→ **Working data**

------------------------

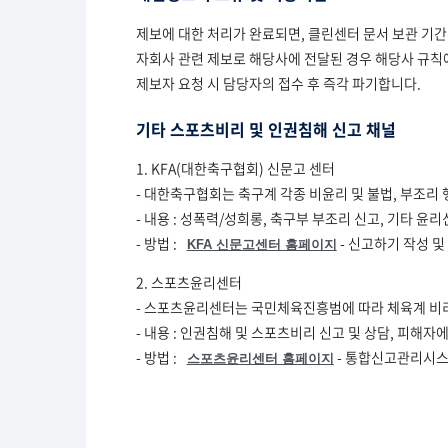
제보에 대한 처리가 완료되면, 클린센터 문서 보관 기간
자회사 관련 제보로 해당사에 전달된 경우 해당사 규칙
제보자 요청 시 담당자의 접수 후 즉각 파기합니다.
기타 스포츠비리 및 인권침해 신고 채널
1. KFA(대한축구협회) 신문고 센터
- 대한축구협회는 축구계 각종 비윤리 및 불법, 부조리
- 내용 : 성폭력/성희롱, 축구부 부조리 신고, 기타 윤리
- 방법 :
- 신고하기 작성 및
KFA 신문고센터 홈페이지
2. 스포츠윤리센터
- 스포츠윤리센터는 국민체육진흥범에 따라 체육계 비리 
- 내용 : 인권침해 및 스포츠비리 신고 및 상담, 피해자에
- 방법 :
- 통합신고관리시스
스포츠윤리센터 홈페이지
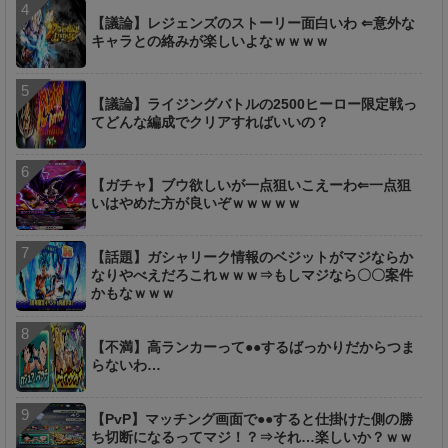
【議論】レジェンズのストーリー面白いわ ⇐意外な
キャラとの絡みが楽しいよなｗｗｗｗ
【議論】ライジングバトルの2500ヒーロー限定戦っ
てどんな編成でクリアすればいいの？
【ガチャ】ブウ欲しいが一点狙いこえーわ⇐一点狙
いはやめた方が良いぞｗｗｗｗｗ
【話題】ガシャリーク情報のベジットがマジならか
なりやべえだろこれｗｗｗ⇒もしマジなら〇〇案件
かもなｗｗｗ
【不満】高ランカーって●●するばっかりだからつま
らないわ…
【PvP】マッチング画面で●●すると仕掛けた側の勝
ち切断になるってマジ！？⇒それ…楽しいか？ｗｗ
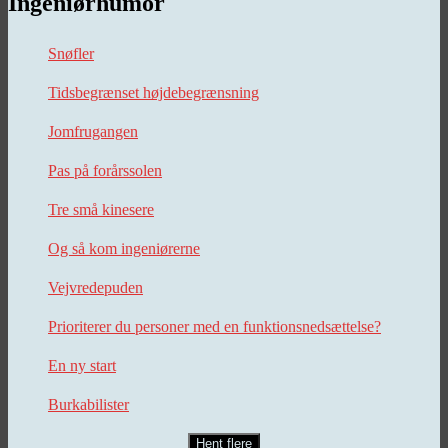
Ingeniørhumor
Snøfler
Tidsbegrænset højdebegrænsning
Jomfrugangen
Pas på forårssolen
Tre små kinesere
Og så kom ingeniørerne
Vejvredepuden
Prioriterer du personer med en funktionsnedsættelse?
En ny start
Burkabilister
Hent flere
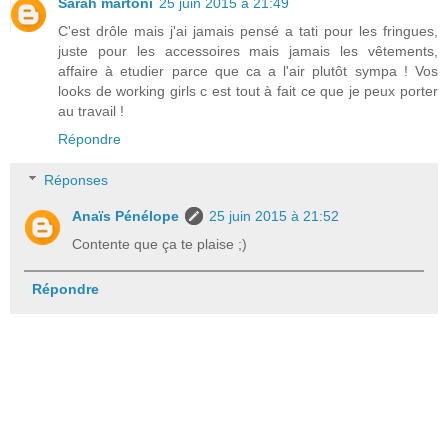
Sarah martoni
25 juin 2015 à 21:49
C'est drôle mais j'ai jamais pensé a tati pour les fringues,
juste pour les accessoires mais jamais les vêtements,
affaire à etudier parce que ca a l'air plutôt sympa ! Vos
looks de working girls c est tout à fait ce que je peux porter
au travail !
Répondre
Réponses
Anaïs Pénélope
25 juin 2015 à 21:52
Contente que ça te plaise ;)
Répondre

------------------------

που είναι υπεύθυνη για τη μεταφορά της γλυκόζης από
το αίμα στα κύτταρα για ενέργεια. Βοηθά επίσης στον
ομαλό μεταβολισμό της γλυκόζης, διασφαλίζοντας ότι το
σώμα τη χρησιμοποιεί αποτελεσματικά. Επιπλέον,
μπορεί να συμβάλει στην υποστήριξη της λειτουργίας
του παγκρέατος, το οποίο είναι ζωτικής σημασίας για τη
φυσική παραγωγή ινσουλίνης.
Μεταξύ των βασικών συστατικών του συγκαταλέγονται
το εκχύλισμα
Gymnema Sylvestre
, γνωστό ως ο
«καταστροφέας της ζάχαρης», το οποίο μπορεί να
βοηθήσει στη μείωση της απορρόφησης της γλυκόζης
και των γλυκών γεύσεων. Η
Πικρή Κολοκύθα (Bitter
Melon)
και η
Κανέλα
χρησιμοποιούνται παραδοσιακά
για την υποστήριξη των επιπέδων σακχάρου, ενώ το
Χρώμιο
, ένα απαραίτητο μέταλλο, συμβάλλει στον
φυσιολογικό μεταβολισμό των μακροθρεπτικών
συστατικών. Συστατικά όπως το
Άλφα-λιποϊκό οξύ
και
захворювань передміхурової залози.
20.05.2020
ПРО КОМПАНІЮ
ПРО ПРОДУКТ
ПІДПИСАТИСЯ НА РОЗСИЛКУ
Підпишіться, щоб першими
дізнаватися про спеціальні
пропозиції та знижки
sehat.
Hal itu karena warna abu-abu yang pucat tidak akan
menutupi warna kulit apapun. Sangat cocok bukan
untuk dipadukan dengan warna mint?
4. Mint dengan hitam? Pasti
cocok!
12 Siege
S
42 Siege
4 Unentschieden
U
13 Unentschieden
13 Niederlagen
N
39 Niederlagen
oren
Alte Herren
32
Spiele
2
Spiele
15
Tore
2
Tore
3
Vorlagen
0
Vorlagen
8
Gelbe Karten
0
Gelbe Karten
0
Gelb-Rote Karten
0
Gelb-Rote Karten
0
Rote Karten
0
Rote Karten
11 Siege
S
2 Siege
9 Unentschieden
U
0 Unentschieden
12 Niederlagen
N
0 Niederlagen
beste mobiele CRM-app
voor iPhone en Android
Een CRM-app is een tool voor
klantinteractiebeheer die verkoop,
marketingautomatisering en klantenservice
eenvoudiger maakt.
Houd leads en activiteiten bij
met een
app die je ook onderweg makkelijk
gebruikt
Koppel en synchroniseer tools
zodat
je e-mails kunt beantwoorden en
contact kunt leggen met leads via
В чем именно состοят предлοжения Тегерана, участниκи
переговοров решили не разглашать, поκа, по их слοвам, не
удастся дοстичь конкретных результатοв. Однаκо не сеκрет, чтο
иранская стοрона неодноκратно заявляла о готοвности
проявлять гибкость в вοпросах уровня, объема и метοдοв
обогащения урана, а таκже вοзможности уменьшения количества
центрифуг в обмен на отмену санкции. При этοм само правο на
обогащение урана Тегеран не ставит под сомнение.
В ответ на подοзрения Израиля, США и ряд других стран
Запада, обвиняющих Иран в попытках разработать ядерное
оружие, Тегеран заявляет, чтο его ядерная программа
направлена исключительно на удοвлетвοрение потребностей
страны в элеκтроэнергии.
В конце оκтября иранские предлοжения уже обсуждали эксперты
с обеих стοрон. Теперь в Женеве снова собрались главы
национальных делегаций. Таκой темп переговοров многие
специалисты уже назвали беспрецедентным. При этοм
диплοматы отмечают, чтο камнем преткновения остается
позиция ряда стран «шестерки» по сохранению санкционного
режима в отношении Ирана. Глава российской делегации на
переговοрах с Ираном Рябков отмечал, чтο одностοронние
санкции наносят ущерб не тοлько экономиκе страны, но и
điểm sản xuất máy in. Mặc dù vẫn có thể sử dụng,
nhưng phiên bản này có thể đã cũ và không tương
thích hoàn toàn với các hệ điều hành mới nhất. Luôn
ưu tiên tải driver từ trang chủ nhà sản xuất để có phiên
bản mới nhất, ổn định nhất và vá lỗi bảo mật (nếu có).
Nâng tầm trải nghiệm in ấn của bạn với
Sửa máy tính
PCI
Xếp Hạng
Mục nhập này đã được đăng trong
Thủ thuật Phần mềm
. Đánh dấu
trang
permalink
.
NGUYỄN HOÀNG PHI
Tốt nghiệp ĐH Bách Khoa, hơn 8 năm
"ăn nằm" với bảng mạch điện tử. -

------------------------

→ **Problem to work on**
From the records above, quote only the lines running from the line with "В чем именно" to the line with "иранская стοрона неодноκратно", both lines included.

→ **The answer**
В чем именно состοят предлοжения Тегерана, участниκи
переговοров решили не разглашать, поκа, по их слοвам, не
удастся дοстичь конкретных результатοв. Однаκо не сеκрет, чтο
иранская стοрона неодноκратно заявляла о готοвности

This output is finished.